#### DATASET EXCERPTS

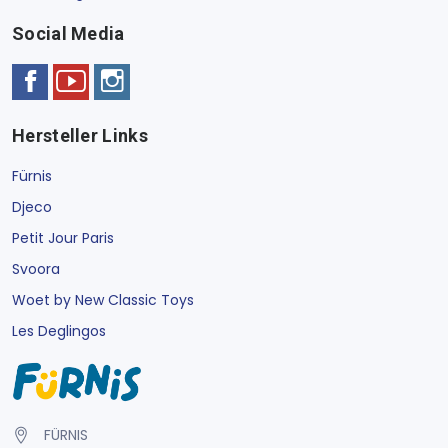
Social Media
Hersteller Links
Fürnis
Djeco
Petit Jour Paris
Svoora
Woet by New Classic Toys
Les Deglingos
FÜRNIS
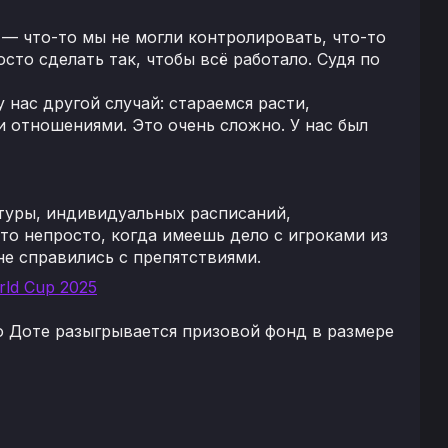
 — что-то мы не могли контролировать, что-то
сто сделать так, чтобы всё работало. Судя по
 нас другой случай: стараемся расти,
 отношениями. Это очень сложно. У нас был
ктуры, индивидуальных расписаний,
это непросто, когда имеешь дело с игроками из
не справились с препятствиями.
rld Cup 2025
по Доте разыгрывается призовой фонд в размере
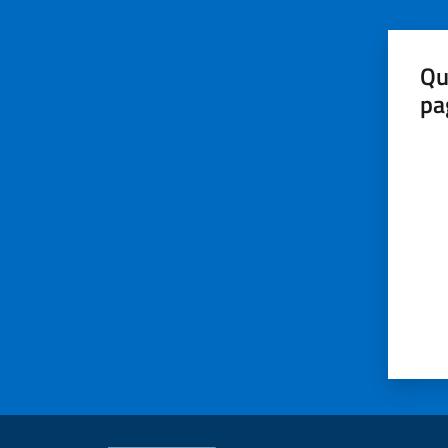
Qu
pa
Valut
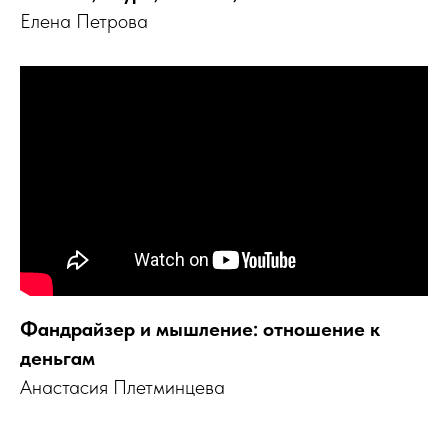
Елена Петрова
Фандрайзер и мышление: отношение к
деньгам
Анастасия Плетминцева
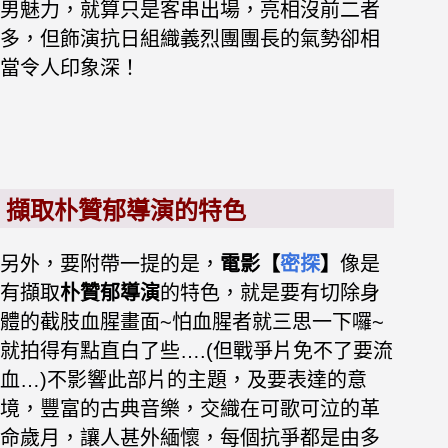
男魅力，就算只是客串出場，亮相沒前二者
多，但飾演抗日組織義烈團團長的氣勢卻相
當令人印象深！
擷取朴贊郁導演的特色
另外，要附帶一提的是，
電影【
密探
】
像是
有擷取
朴贊郁導演
的特色，就是要有切除身
體的截肢血腥畫面~怕血腥者就三思一下囉~
就拍得有點直白了些….(但戰爭片免不了要流
血…)不影響此部片的主題，及要表達的意
境，豐富的古典音樂，交織在可歌可泣的革
命歲月，讓人甚外緬懷，每個抗爭都是由多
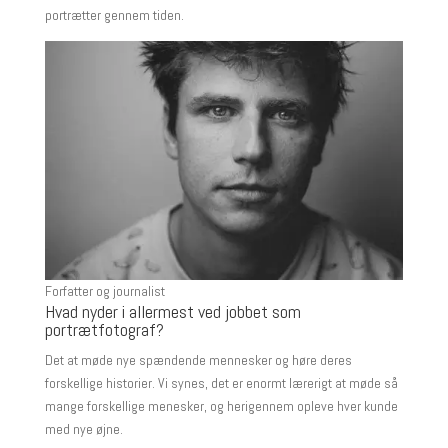
portrætter gennem tiden.
Forfatter og journalist
Hvad nyder i allermest ved jobbet som
portrætfotograf?
Det at møde nye spændende mennesker og høre deres
forskellige historier. Vi synes, det er enormt lærerigt at møde så
mange forskellige menesker, og herigennem opleve hver kunde
med nye øjne.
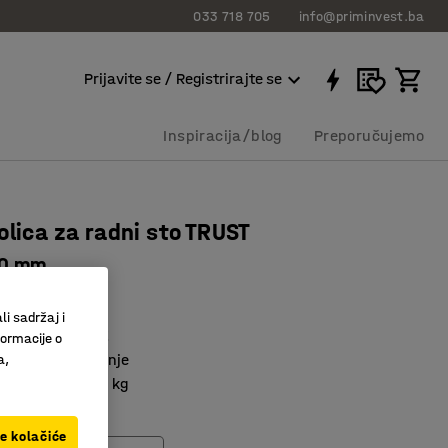
033 718 705
info@priminvest.ba
Prijavite se / Registrirajte se
Inspiracija/blog
Preporučujemo
olica za radni sto TRUST
00 mm
285
li sadržaj i
svoj radni stol!
formacije o
stora za spremanje
a,
na nosivost 50 kg
ve kolačiće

########

Beginning with the line that contains "境，豐富的古典音樂，交織在可歌可泣的革" and ending with the last line of the data, transcribe each line exactly; pictures stay out.

境，豐富的古典音樂，交織在可歌可泣的革
命歲月，讓人甚外緬懷，每個抗爭都是由多
portrætter gennem tiden.
Forfatter og journalist
Hvad nyder i allermest ved jobbet som
portrætfotograf?
Det at møde nye spændende mennesker og høre deres
forskellige historier. Vi synes, det er enormt lærerigt at møde så
mange forskellige menesker, og herigennem opleve hver kunde
med nye øjne.
033 718 705
info@priminvest.ba
Prijavite se / Registrirajte se
Inspiracija/blog
Preporučujemo
olica za radni sto TRUST
00 mm
285
li sadržaj i
svoj radni stol!
formacije o
stora za spremanje
a,
na nosivost 50 kg
ve kolačiće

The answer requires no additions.